### Exercise
Find every line below with the string "devel" and pick it out.

### Dataset extract

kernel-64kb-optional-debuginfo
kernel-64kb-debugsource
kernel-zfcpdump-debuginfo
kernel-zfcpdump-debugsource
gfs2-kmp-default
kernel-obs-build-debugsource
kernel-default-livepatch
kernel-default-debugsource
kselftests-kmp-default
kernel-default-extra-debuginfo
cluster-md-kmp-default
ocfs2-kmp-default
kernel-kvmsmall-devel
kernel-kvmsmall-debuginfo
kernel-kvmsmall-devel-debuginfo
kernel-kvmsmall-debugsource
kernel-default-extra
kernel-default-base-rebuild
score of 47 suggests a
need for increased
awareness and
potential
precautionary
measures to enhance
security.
* * *
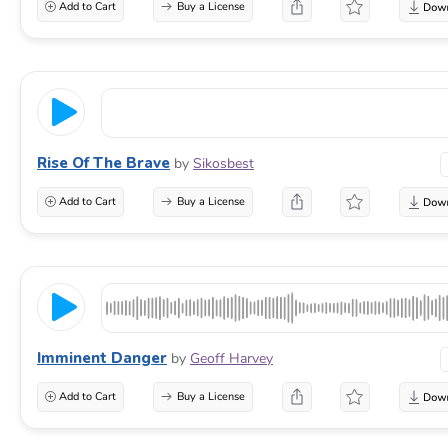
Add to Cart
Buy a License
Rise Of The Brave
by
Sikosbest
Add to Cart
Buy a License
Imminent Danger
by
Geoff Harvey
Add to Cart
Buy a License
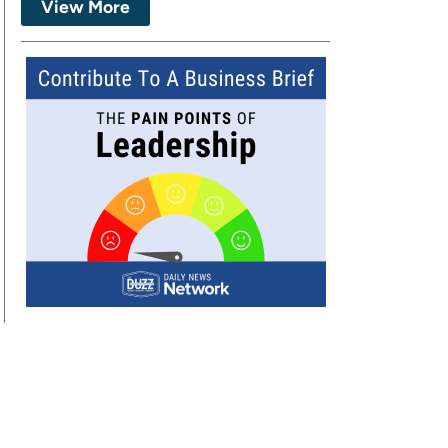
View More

### Written response
kernel-kvmsmall-devel
kernel-kvmsmall-devel-debuginfo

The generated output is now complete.